Projects
A showcase of my work across data engineering, machine learning, analytics, and operations research.
Predicting News Article Popularity with Machine Learning
Two-step ML pipeline combining classification and regression to predict article engagement and click-to-impression ratios.
Optimized data aggregation for a 5M-record dataset using parallel processing on Google Cloud Vertex AI, reducing processing time by 60x through distributed parallelization
Designed a two-step ML pipeline combining classification and regression models to predict clicks-to-impressions ratio, improving baseline by 7x using a custom cost function
Presented results to 50+ peers and evaluated model performance and feature importance to interpret drivers of article engagement, linking predictive insights to potential revenue and content optimization strategies
dataset
5M records
improvement
7x over baseline
speedup
60x faster processing
Gaze Detection with CNN Architectures
Convolutional neural network for binary gaze direction classification using transfer learning with MobileNetV2.
Developed a convolutional neural network architecture to binarily classify the gaze direction of a subject (looking at camera vs. averted gaze)
Preprocessed a dataset of 5,000+ images using Keras, standardizing resolution and image size to improve model reliability and performance
Tested multiple data augmentation methods such as Gaussian noise, extra dropout layers, and varying image brightness to optimize model precision and reduce overfitting
dataset
5,000+ images
data Size
5GB
task
Binary classification
Minimizing MLB Team Travel Using Mixed-Integer Optimization
Prescriptive analytics project optimizing MLB scheduling and travel logistics using mixed-integer programming.

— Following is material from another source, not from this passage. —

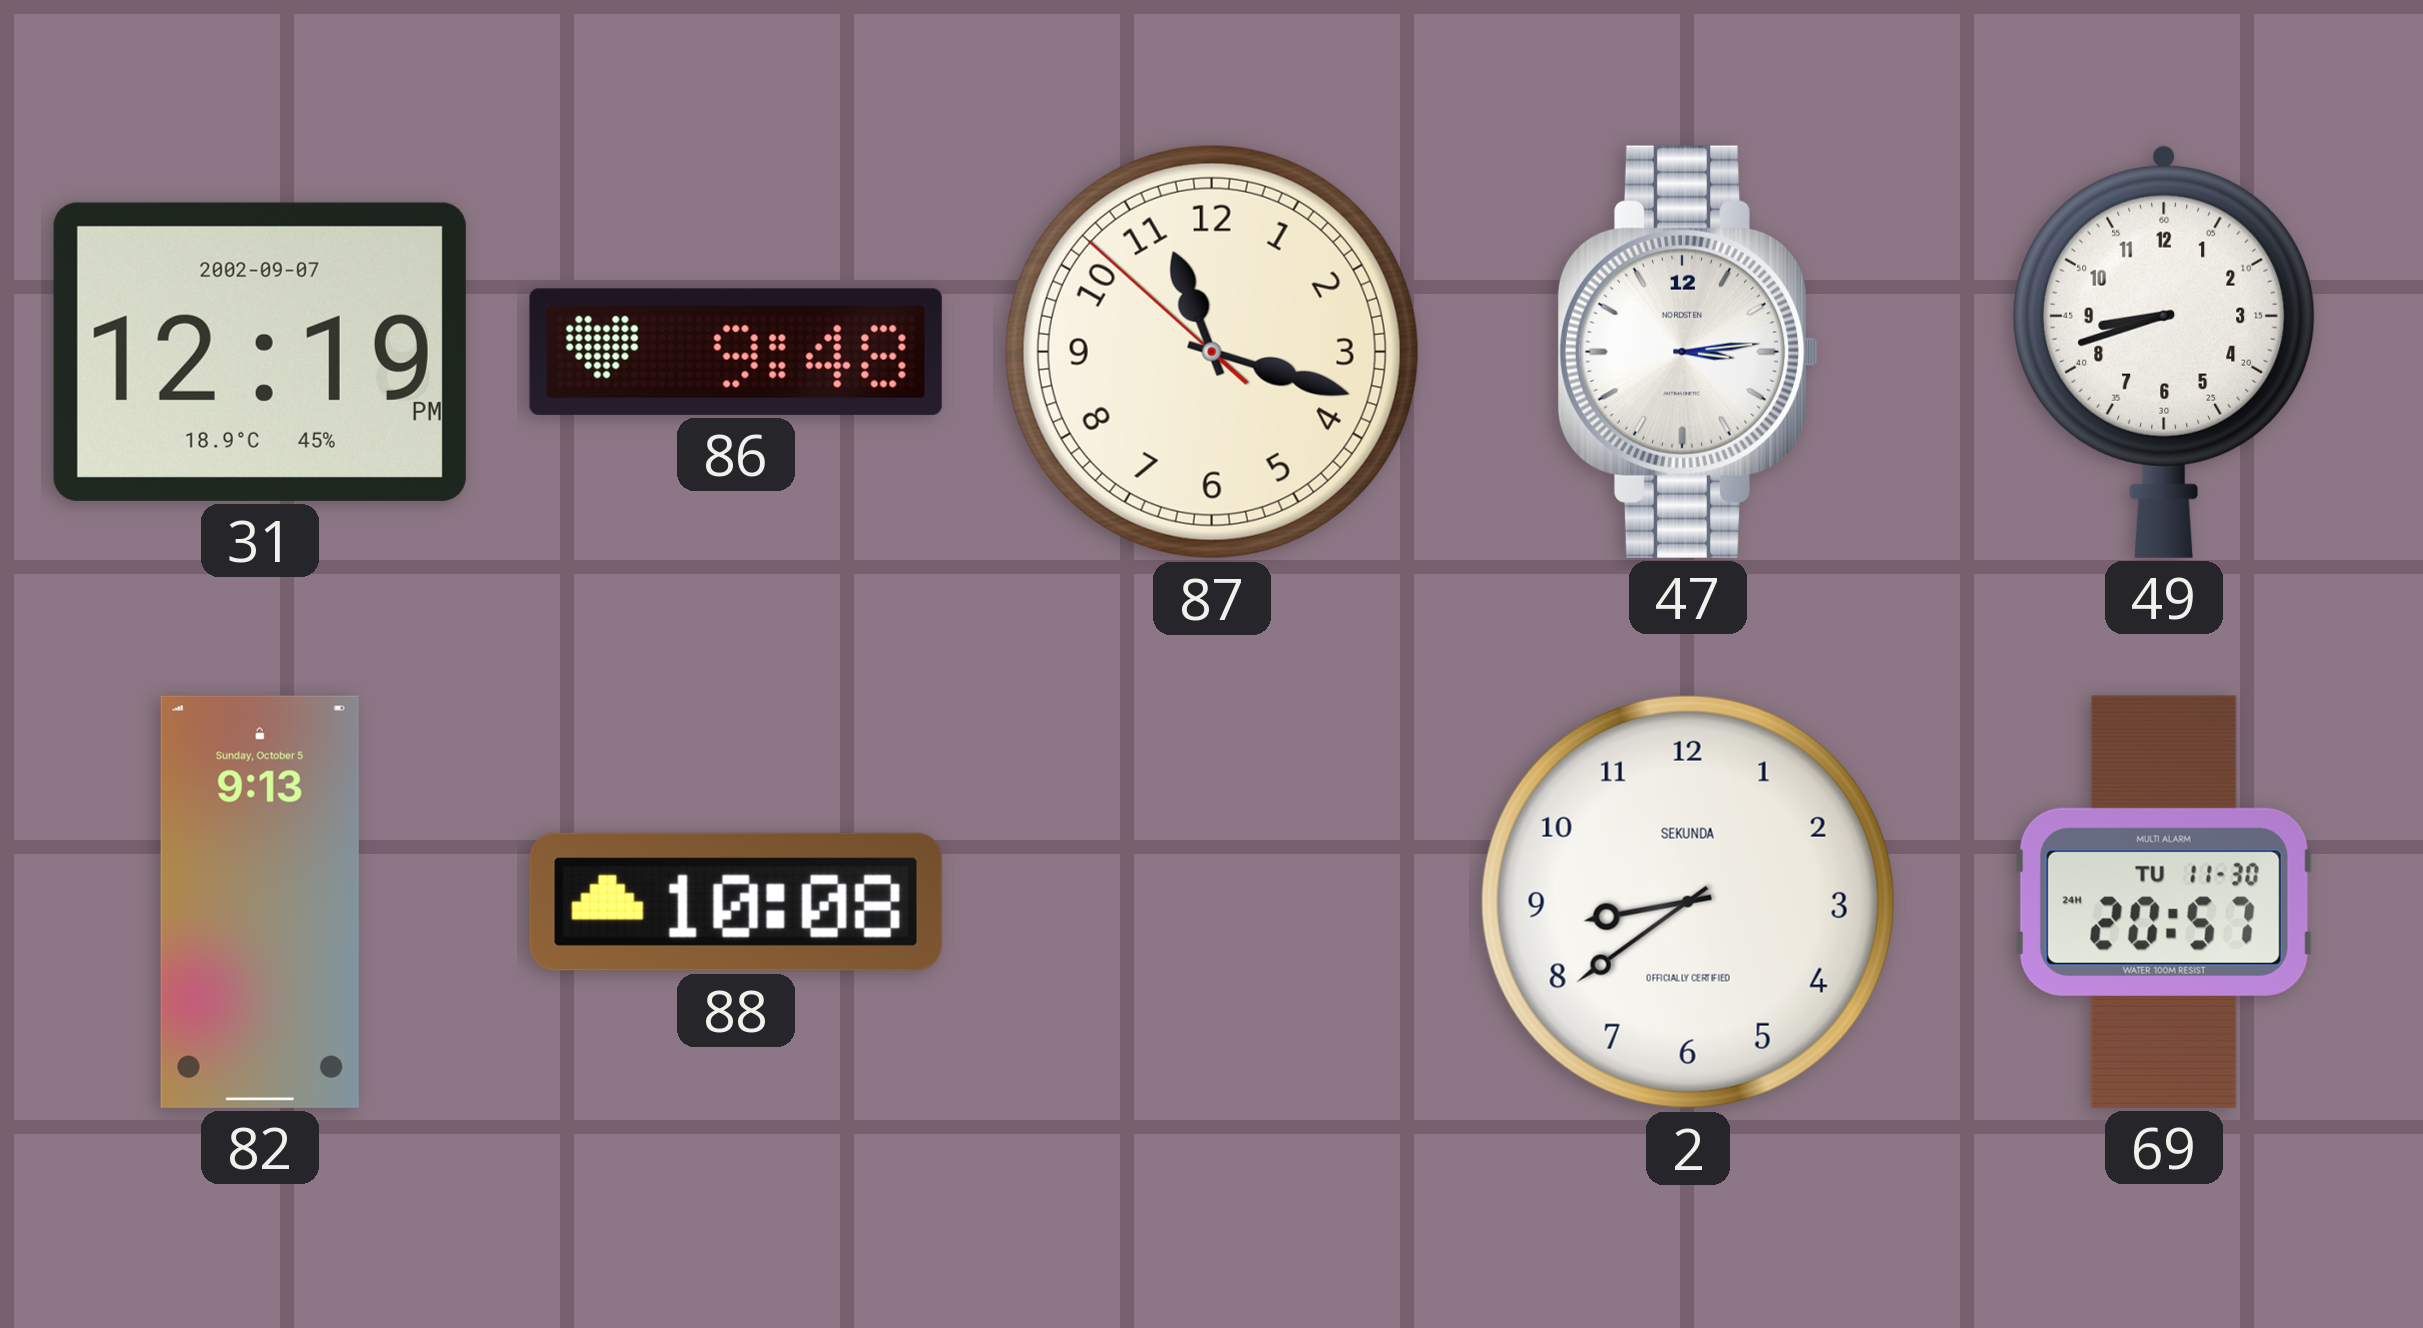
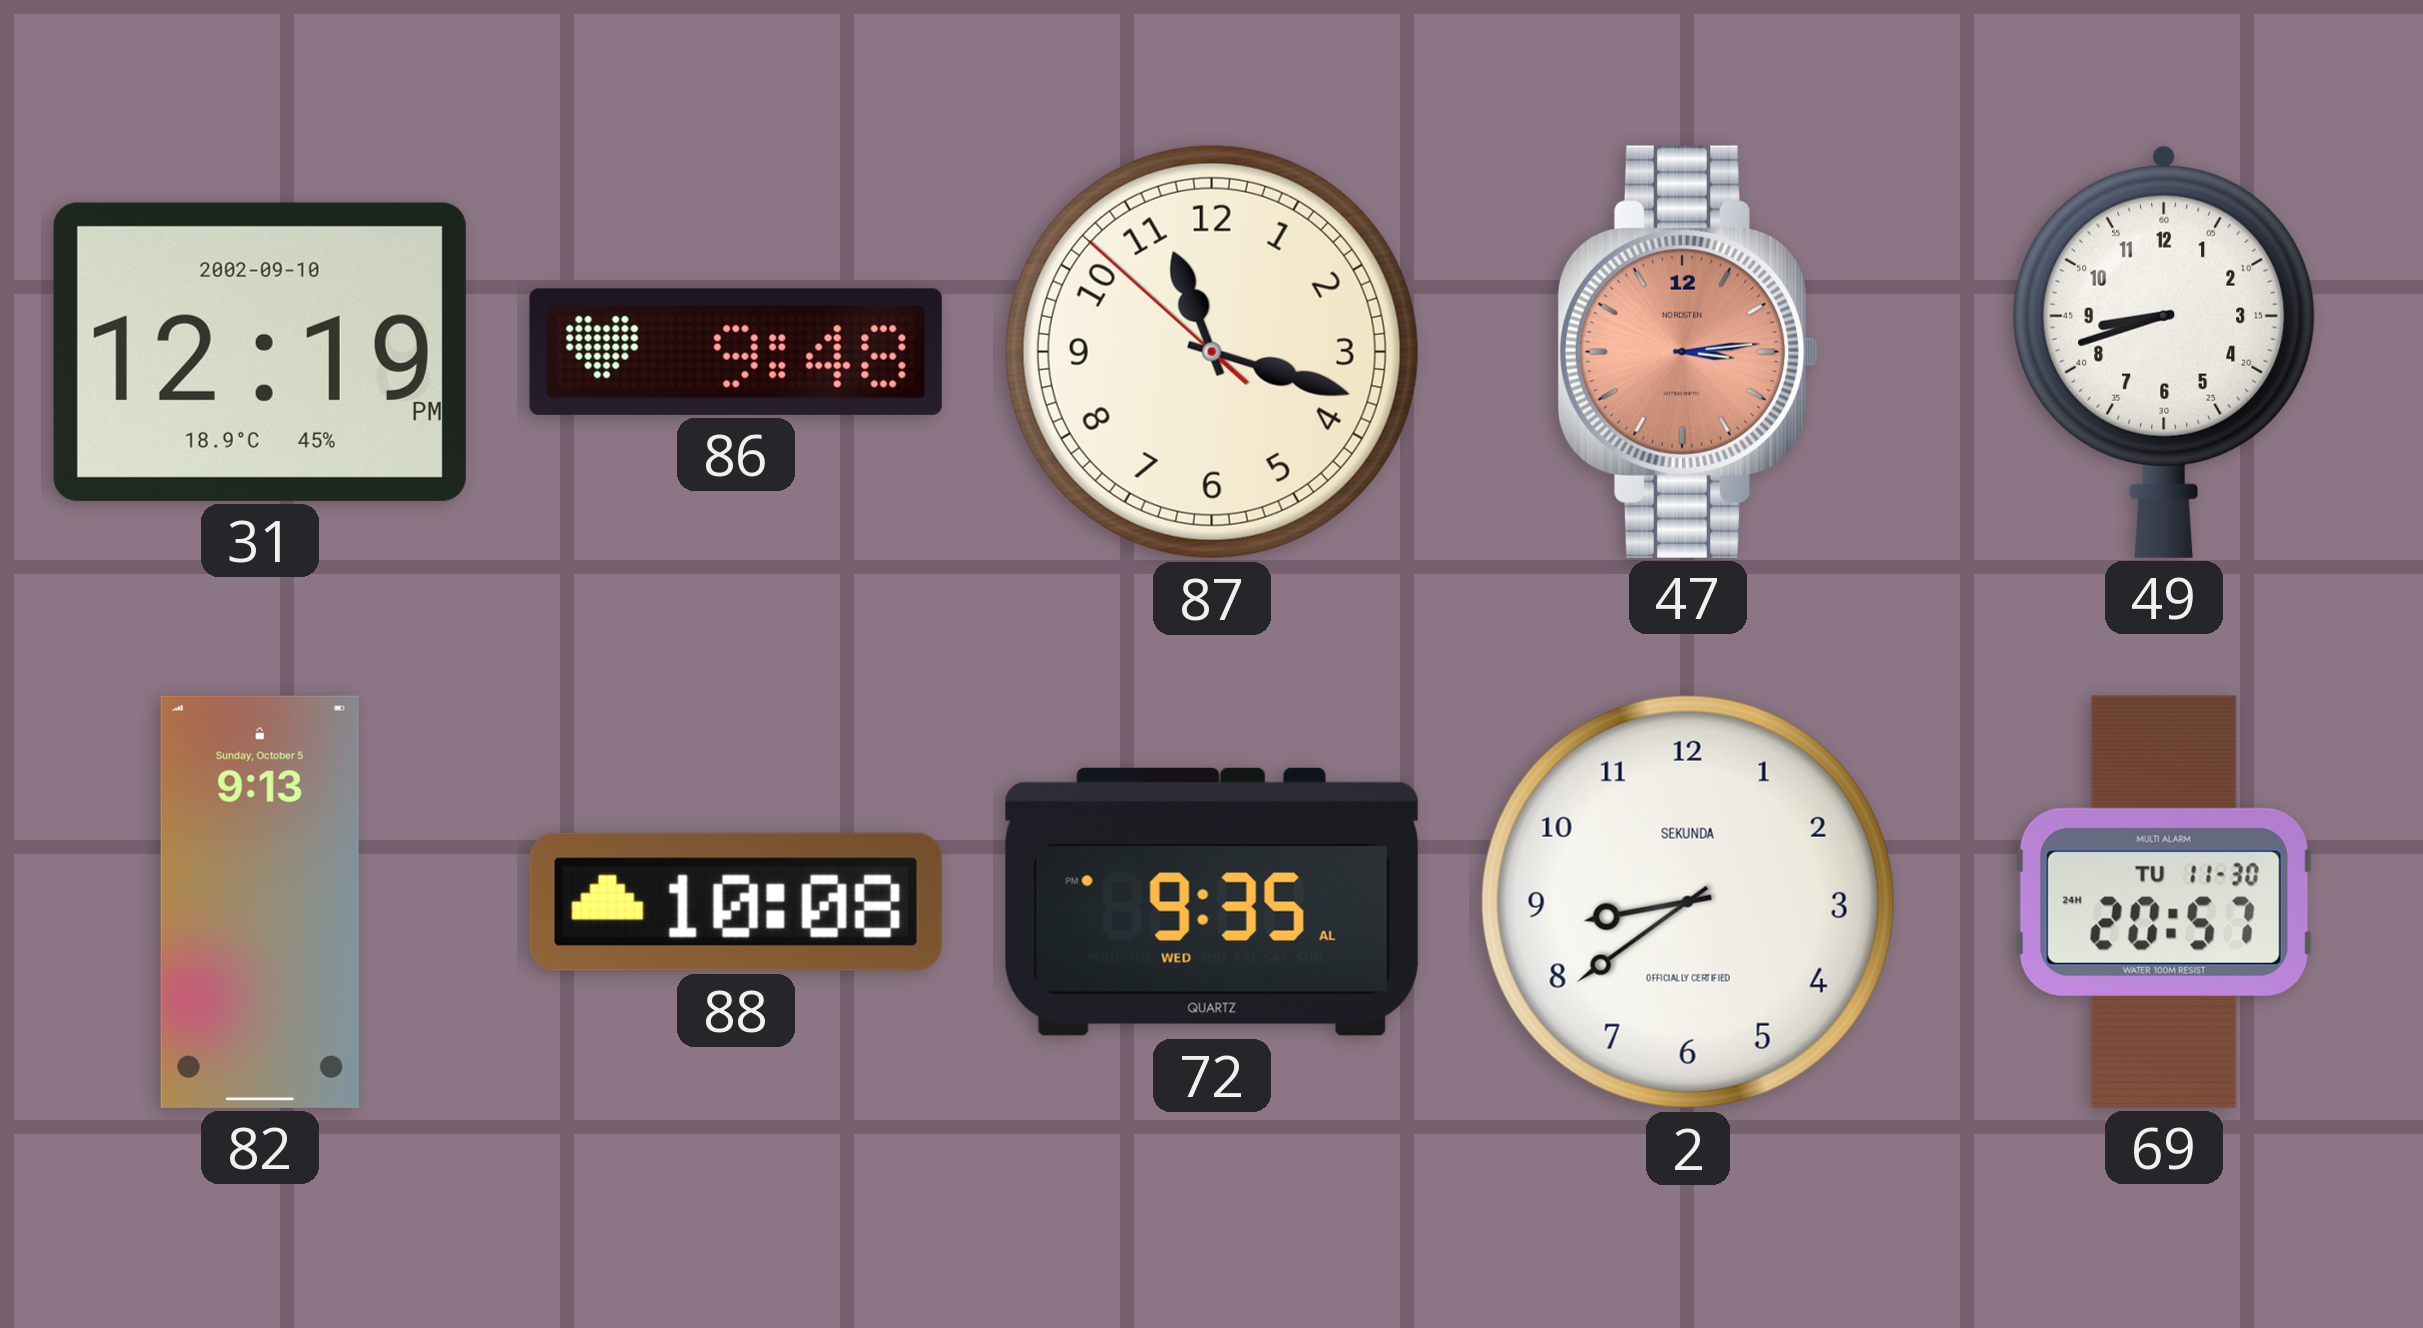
31 date: 2002-09-07 -> 2002-09-10
47 dial: white -> salmon
72: none -> 9:35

Built an airport-based MLB travel dataset by mapping teams to IATA airports and computing a full pairwise distance matrix, enabling accurate and consistent travel cost estimation for scheduling
Developed a slot-based mixed-integer optimization model in Gurobi with binary matchup, team location, and travel transition decisions, producing schedules that correctly capture travel across consecutive series
Applied real-world scheduling rules and ran sensitivity benchmarking against observed travel estimates, ensuring feasible itineraries while quantifying the efficiency and fairness tradeoff
teams
30 MLB teams
approach
Mixed-integer optimization
Financial Transaction Anomaly Detection
Large-scale fraud detection system processing 60M+ transactions on Spark cluster with ML-based anomaly detection.
Processed 60M+ transactions on a 4-node Spark cluster; exploratory analysis revealed weekday and midnight spikes and 98.5% U.S. volume, informing fraud risk hypotheses
Built a class-weighted Logistic Regression (grid search) achieving 83% recall / 89% accuracy, with LIME highlighting foreign-currency payments (AUD) as top risk driver
Flagged cross-border outliers (USD→JPY) and segmented 7M high-value transactions using Isolation Forest + K-Means, generating tiered monitoring rules for fraud teams
scale
60M+ transactions
accuracy
89%
recall
83%
cluster
4-node Spark cluster
Categorizing Text of Yelp Reviews
Large-scale NLP project analyzing 5GB of Yelp reviews with sentiment analysis and custom recommendation system.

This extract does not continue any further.